**EXERCISE DETAILS**
Restate word for word the lines in the listing below, starting at the line containing "Onze beveiligde self" and ending at the line containing "GA NAAR SELF STORAGE", both included; leave out the rest.

**DATASET CONTENT**
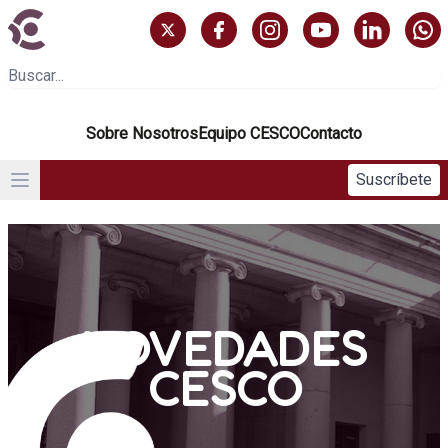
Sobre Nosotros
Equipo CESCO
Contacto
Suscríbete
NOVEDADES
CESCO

==

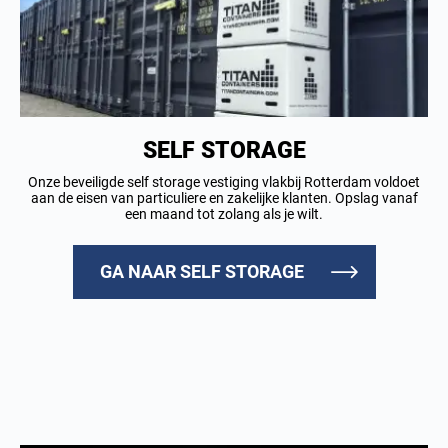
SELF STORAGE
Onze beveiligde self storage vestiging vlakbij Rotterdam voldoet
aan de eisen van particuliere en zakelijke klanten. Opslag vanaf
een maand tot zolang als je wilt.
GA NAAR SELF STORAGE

**RESULT OF THE TASK**
Onze beveiligde self storage vestiging vlakbij Rotterdam voldoet
aan de eisen van particuliere en zakelijke klanten. Opslag vanaf
een maand tot zolang als je wilt.
GA NAAR SELF STORAGE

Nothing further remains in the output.